股関節の痛みを予防するには、先に挙げたポイントと一緒に、軟骨の主成分であるコラーゲンを摂取することをおすすめします。

「変形性股関節症」など病気の場合には有効ではありませんが、加齢にともなう軟骨のすり減りが原因の場合にはコラーゲンが有効だといわれています。

コラーゲンは年齢とともに減少していくので、自ら摂取する必要があります。コラーゲンが多く含まれる食品は、手羽先や牛すじ、豚足、フカヒレなどが挙げられますが、これらを毎日摂取するのは大変ですよね?

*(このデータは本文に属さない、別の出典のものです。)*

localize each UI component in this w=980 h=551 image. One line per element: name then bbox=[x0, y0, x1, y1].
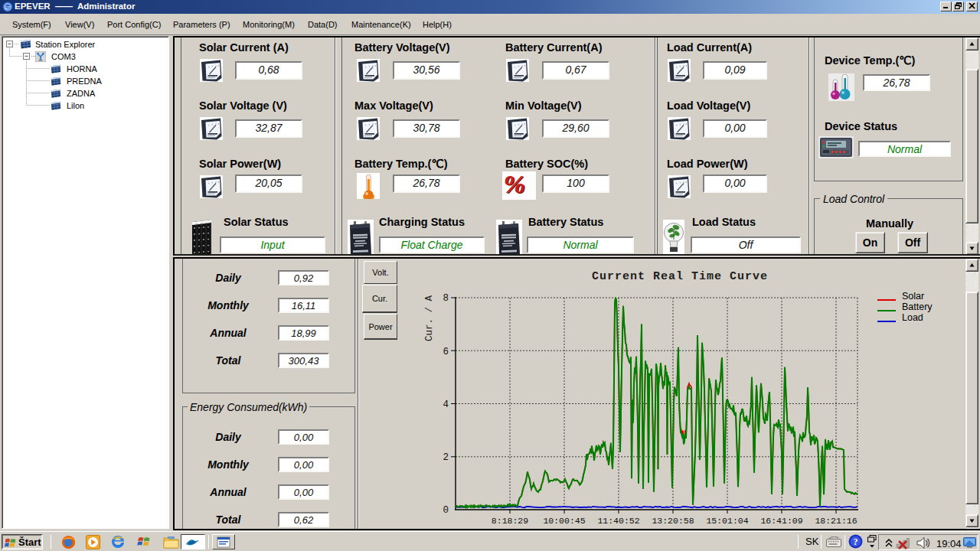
svg-text:16:41:09: 16:41:09 bbox=[760, 516, 802, 526]
svg-text:0: 0 bbox=[443, 505, 449, 516]
svg-text:18:21:16: 18:21:16 bbox=[815, 516, 857, 526]
svg-text:eP: eP bbox=[189, 540, 194, 545]
svg-text:4: 4 bbox=[443, 399, 449, 410]
svg-text:8: 8 bbox=[443, 293, 449, 304]
svg-text:8:18:29: 8:18:29 bbox=[492, 516, 528, 526]
svg-text:?: ? bbox=[854, 536, 858, 547]
svg-text:13:20:58: 13:20:58 bbox=[652, 516, 694, 526]
svg-text:6: 6 bbox=[443, 347, 449, 357]
svg-text:10:00:45: 10:00:45 bbox=[543, 516, 585, 526]
svg-text:2: 2 bbox=[443, 452, 449, 463]
svg-text:11:40:52: 11:40:52 bbox=[597, 516, 639, 526]
svg-text:15:01:04: 15:01:04 bbox=[706, 516, 748, 526]
svg-text:EP: EP bbox=[5, 5, 11, 10]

そこで試していただきたいのがサプリメントから摂取すること。1日に必要なコラーゲンは5,000mg~10,000mgと言われています。サプリを選ぶ際の目安として覚えておきましょう。

また、グルコサミンやコンドロイチンを飲んできたけど、あまり効かなかったという方にもコラーゲンをおすすめします。実はグルコサミンやコンドロイチンとコラーゲンは役割が違います。

先ほども述べた通りコラーゲンは軟骨の主成分であり、いわば股関節のクッション材の役割を担っています。一方グルコサミンやコンドロイチンは軟骨の成分としては数%しか入っておりません。どちらかというと間接の動きを滑らかにする潤滑油的な役割なのです。

つまりどちらか一方を摂取すれば良いのではなく、どちらも摂取することが大事なのです。